Director: Haifaa Al-Mansour

Starring: Elle Fanning, Douglas Booth, Bel Powley

Year: 2017

It took a little while, but Elle Fanning might finally be coming into her own.  And even that isn’t fair; the girl is only just now 20 years old, it’s not like she’s a veteran who has been in a hundred films, it just feels that way because she’s Dakota’s sister and she’s been in the business basically her entire life.  It isn’t her fault that we expected her to be an instantaneous superstar, like her sister was, that’s too much pressure for anyone, let alone a little kid.  But, in a twist of the tale, Elle has outpaced Dakota, and has become the leading lady that her sister failed to develop into.  After roles in The Neon Demon, 20th Century Women, and The Beguiled, audiences have begun to take her seriously, as they should, because she proves in Mary Shelley that she’s a talented actress who is here to stay.
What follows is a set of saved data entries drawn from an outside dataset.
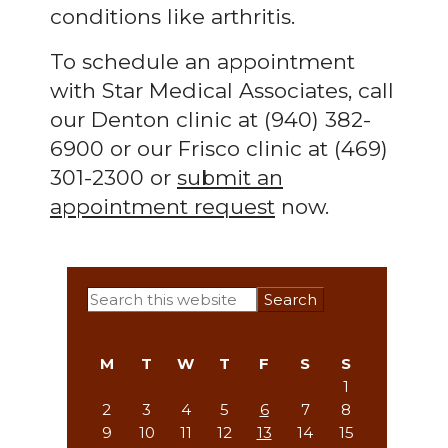
conditions like arthritis.
To schedule an appointment
with Star Medical Associates, call
our Denton clinic at (940) 382-
6900 or our Frisco clinic at (469)
301-2300 or
submit an
appointment request
now.
Primary
Search
this
Sidebar
website
M
T
W
T
F
S
S
1
2
3
4
5
6
7
8
9
10
11
12
13
14
15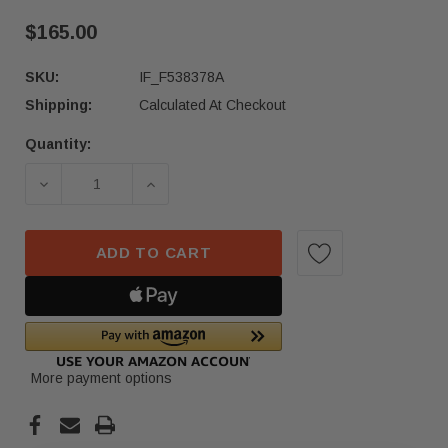
$165.00
SKU:
IF_F538378A
Shipping:
Calculated At Checkout
Quantity:
Current
Stock:
DECREASE QUANTITY OF 22-24 HONDA ACCORD L
INCREASE QUANTITY OF 22-24 HON
ADD TO CART
More payment options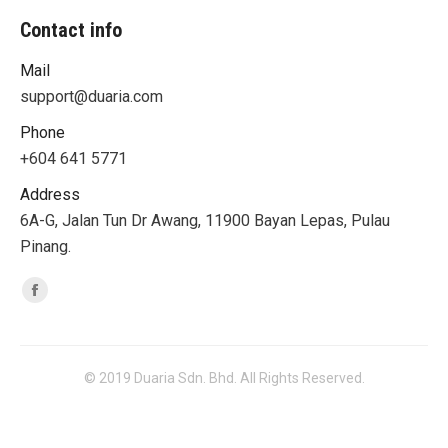
Contact info
Mail
support@duaria.com
Phone
+604 641 5771
Address
6A-G, Jalan Tun Dr Awang, 11900 Bayan Lepas, Pulau
Pinang.
Find us on:
Facebook
© 2019 Duaria Sdn. Bhd. All Rights Reserved.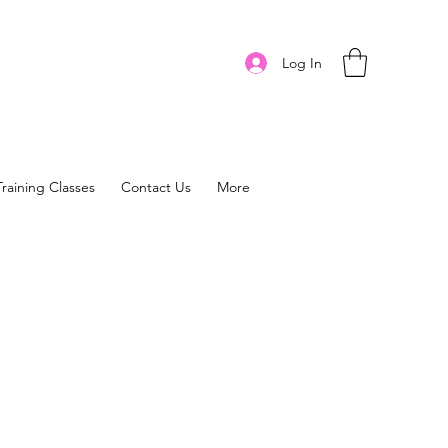
Log In
Training Classes
Contact Us
More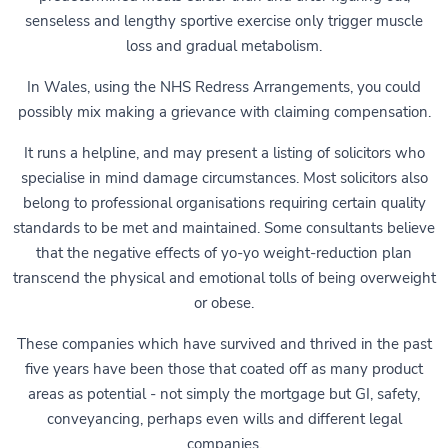
senseless and lengthy sportive exercise only trigger muscle
loss and gradual metabolism.
In Wales, using the NHS Redress Arrangements, you could
possibly mix making a grievance with claiming compensation.
It runs a helpline, and may present a listing of solicitors who
specialise in mind damage circumstances. Most solicitors also
belong to professional organisations requiring certain quality
standards to be met and maintained. Some consultants believe
that the negative effects of yo-yo weight-reduction plan
transcend the physical and emotional tolls of being overweight
or obese.
These companies which have survived and thrived in the past
five years have been those that coated off as many product
areas as potential - not simply the mortgage but GI, safety,
conveyancing, perhaps even wills and different legal
companies.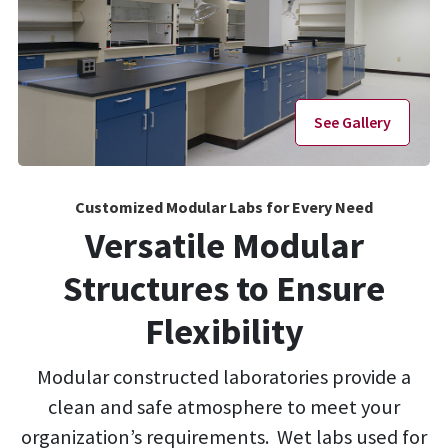
See Gallery
Customized Modular Labs for Every Need
Versatile Modular
Structures to Ensure
Flexibility
Modular constructed laboratories provide a
clean and safe atmosphere to meet your
organization’s requirements. Wet labs used for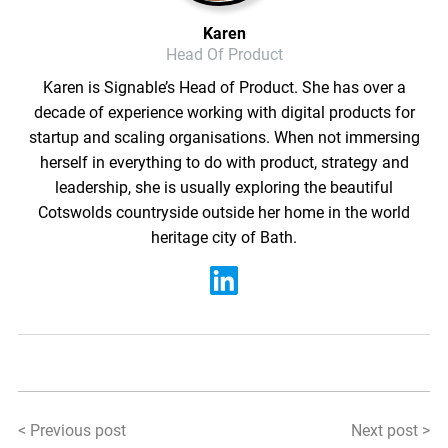
Karen
Head Of Product
Karen is Signable’s Head of Product. She has over a
decade of experience working with digital products for
startup and scaling organisations. When not immersing
herself in everything to do with product, strategy and
leadership, she is usually exploring the beautiful
Cotswolds countryside outside her home in the world
heritage city of Bath.
< Previous post
Next post >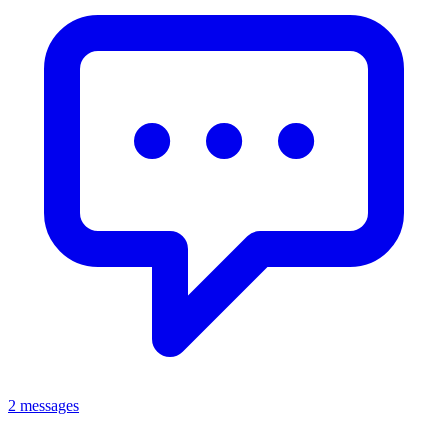
2 messages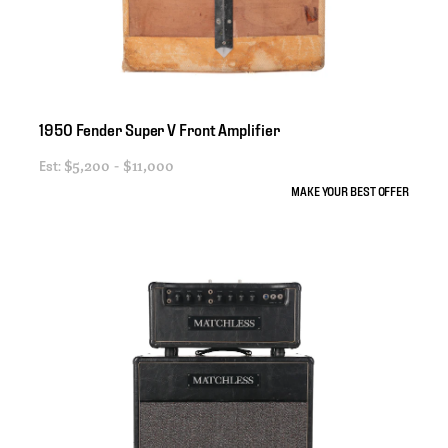
1950
Fender
Super
V
Front
Amplifier
Est:
$5,200 - $11,000
MAKE YOUR BEST OFFER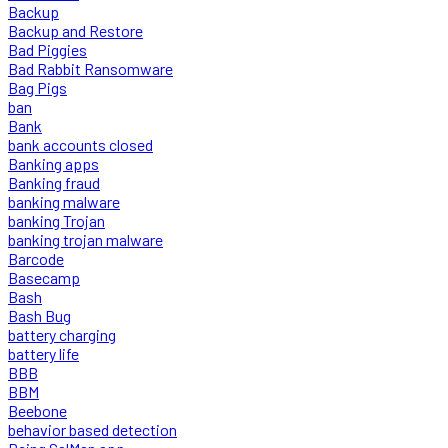
Backup
Backup and Restore
Bad Piggies
Bad Rabbit Ransomware
Bag Pigs
ban
Bank
bank accounts closed
Banking apps
Banking fraud
banking malware
banking Trojan
banking trojan malware
Barcode
Basecamp
Bash
Bash Bug
battery charging
battery life
BBB
BBM
Beebone
behavior based detection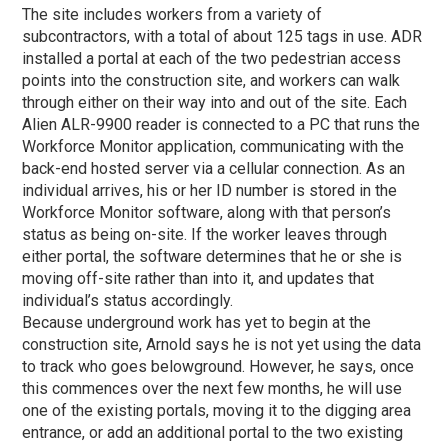
The site includes workers from a variety of
subcontractors, with a total of about 125 tags in use. ADR
installed a portal at each of the two pedestrian access
points into the construction site, and workers can walk
through either on their way into and out of the site. Each
Alien ALR-9900 reader is connected to a PC that runs the
Workforce Monitor application, communicating with the
back-end hosted server via a cellular connection. As an
individual arrives, his or her ID number is stored in the
Workforce Monitor software, along with that person’s
status as being on-site. If the worker leaves through
either portal, the software determines that he or she is
moving off-site rather than into it, and updates that
individual’s status accordingly.
Because underground work has yet to begin at the
construction site, Arnold says he is not yet using the data
to track who goes belowground. However, he says, once
this commences over the next few months, he will use
one of the existing portals, moving it to the digging area
entrance, or add an additional portal to the two existing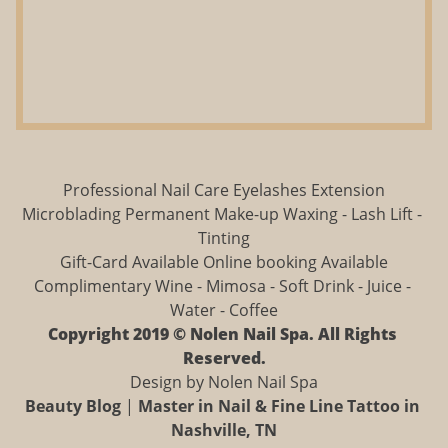
Professional Nail Care Eyelashes Extension
Microblading Permanent Make-up Waxing - Lash Lift - 
Tinting
Gift-Card Available Online booking Available
Complimentary Wine - Mimosa - Soft Drink - Juice - 
Water - Coffee
Copyright 2019 © Nolen Nail Spa. All Rights 
Reserved.
Design by Nolen Nail Spa
Beauty Blog
 | 
Master in Nail & Fine Line Tattoo in 
Nashville, TN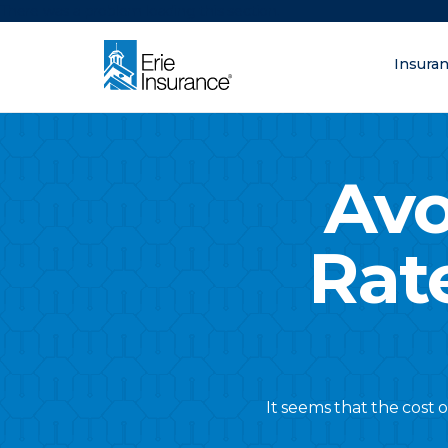
There was a problem loading this section.
Insura
What are you lo
ERIE Insurance
Avo
Rat
It seems that the cost 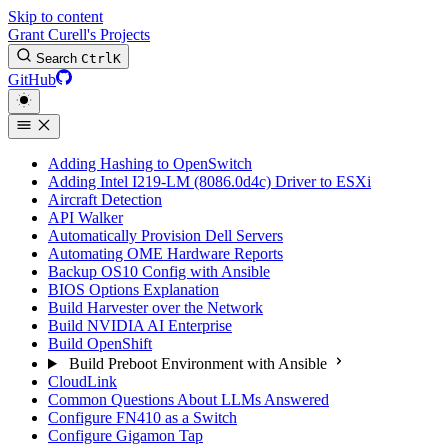
Skip to content
Grant Curell's Projects
Search
Ctrl
K
GitHub
Adding Hashing to OpenSwitch
Adding Intel I219-LM (8086.0d4c) Driver to ESXi
Aircraft Detection
API Walker
Automatically Provision Dell Servers
Automating OME Hardware Reports
Backup OS10 Config with Ansible
BIOS Options Explanation
Build Harvester over the Network
Build NVIDIA AI Enterprise
Build OpenShift
Build Preboot Environment with Ansible
CloudLink
Common Questions About LLMs Answered
Configure FN410 as a Switch
Configure Gigamon Tap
Mary Godwin lived in London with her half-siblings, her stepmother, and her father, who was a well-known philosopher and author in his day, as was Mary’s late mother, a woman of wild ideas and passionate fancies.  Mary has much of her mother inside her; the desire to write, to live an extraordinary life, to buck the trends, to show the world that a woman’s place doesn’t have to be in the home, silent, behind a man, desperately surviving when everyone else is boldly living.  When Mary met a young but promising poet named Percy Shelley, she knew that he had the ability to sweep her off her feet, to take her away from her father’s house to a life less ordinary.  But the more beastly aspects of a Bohemian lifestyle didn’t occur to Mary, nor could she outrun them, and the evil power of men was always only one step behind.  Mary would go on to write a “ghost story” after a challenge from a group of authors, a game to pass the time, and in it she would pour all of her anger, her fear, and her talent, unburdening herself from the harsh realities of a world gone mad with greed and lust and loneliness.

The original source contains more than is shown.